Extracted data:
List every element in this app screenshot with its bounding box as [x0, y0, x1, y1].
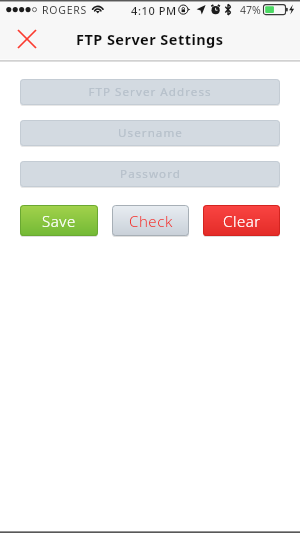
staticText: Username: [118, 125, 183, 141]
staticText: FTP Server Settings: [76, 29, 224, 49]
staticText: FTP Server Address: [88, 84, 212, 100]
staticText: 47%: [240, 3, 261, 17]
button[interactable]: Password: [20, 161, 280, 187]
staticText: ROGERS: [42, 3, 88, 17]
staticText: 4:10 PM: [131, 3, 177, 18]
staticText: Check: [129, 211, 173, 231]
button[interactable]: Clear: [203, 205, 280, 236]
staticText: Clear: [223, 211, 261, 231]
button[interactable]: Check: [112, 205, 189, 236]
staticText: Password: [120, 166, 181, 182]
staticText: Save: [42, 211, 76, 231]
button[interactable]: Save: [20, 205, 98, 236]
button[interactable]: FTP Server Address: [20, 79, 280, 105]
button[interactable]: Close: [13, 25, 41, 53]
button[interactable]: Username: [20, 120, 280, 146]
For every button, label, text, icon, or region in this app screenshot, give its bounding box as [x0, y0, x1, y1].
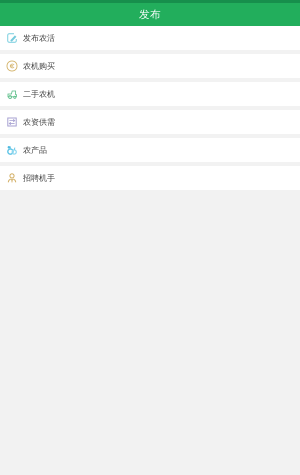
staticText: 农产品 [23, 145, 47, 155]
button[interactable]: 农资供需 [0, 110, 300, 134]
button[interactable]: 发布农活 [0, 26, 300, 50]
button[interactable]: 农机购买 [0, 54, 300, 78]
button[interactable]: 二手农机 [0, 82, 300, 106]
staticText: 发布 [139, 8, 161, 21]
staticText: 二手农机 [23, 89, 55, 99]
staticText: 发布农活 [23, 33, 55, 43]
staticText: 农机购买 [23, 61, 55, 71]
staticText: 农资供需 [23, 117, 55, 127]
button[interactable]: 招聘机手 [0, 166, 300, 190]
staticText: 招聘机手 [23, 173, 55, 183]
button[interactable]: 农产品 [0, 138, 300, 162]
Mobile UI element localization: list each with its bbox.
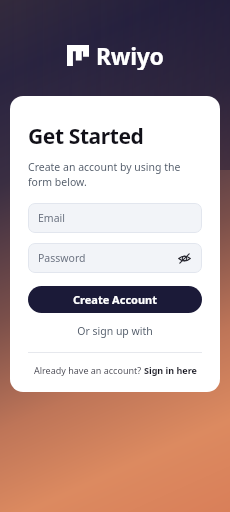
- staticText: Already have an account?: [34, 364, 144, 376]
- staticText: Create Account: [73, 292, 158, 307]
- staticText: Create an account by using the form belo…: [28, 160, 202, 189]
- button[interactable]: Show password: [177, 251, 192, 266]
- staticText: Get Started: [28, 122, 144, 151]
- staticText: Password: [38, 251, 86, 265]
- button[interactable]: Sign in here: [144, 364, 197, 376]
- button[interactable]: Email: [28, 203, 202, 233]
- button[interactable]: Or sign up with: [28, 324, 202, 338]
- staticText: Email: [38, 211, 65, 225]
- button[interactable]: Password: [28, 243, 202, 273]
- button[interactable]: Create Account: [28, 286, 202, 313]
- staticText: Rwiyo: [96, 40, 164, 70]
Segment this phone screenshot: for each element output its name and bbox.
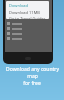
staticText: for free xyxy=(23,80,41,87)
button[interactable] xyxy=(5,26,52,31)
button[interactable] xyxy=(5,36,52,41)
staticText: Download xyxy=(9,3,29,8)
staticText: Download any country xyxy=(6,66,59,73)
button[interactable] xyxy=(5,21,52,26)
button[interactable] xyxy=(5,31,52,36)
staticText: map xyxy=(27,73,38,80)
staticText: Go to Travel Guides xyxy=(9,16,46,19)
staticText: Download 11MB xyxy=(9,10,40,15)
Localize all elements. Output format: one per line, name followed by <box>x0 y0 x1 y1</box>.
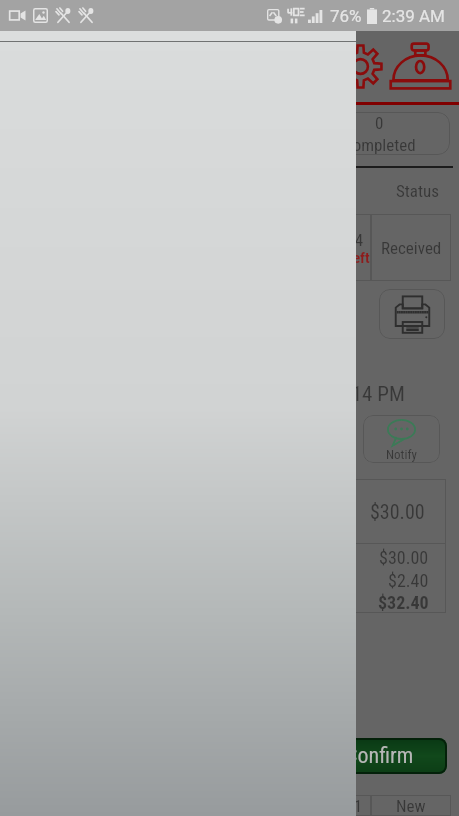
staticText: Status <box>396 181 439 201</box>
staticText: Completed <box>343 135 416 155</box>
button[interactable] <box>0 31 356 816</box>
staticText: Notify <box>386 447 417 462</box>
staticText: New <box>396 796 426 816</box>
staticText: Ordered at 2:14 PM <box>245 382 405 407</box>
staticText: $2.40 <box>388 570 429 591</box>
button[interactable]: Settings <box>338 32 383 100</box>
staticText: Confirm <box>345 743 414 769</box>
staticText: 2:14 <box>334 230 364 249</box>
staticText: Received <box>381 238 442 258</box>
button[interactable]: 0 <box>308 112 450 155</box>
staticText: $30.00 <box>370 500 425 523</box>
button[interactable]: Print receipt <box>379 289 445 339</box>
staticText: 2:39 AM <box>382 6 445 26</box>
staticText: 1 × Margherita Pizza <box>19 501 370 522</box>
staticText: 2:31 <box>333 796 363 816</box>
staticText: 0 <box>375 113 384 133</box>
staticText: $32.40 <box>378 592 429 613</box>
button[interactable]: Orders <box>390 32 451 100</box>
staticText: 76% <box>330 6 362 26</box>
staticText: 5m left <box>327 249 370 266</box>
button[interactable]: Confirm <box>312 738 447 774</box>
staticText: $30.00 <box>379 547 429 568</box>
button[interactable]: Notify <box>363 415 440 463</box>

---

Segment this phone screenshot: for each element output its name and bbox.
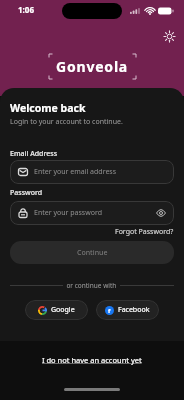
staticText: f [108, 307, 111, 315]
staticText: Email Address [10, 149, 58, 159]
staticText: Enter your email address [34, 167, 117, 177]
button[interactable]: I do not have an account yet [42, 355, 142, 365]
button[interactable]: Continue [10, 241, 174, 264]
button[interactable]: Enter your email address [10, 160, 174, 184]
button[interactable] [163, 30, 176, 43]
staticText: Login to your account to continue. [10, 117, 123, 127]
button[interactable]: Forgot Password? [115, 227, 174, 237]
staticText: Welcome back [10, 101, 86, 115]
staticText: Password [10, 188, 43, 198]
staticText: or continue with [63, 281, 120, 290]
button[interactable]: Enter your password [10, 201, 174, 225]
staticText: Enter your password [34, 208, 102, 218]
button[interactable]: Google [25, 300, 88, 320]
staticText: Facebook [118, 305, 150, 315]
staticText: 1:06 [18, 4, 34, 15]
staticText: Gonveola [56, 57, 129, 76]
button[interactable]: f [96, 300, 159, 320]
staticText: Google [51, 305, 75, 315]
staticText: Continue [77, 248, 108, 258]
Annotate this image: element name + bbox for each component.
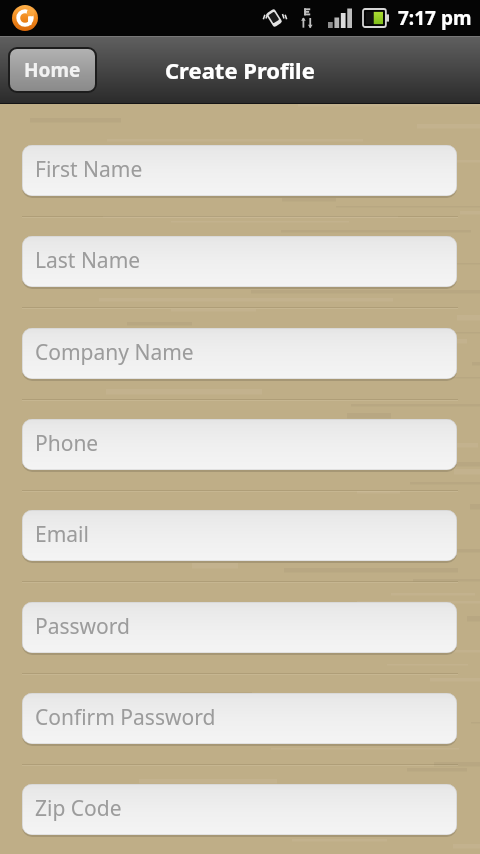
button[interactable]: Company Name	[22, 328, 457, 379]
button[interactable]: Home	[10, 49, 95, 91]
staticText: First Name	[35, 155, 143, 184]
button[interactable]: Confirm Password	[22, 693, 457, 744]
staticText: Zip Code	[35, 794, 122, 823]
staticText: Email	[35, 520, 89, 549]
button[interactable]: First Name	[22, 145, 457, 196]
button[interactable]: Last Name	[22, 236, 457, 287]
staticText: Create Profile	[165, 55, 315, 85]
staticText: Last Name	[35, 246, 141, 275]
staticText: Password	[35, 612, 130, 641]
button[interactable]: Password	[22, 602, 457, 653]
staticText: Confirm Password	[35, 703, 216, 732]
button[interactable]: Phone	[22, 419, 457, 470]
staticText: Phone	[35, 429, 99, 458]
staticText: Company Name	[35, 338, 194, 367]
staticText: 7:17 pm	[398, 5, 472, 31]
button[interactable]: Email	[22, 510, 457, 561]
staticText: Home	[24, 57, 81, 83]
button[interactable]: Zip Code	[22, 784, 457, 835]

Work task: In the records above, find every line that contains the word "Settings" and copy it.

Result below:
staticText: FTP Server Settings: [76, 29, 224, 49]
button[interactable]: Settings <box>338 32 383 100</box>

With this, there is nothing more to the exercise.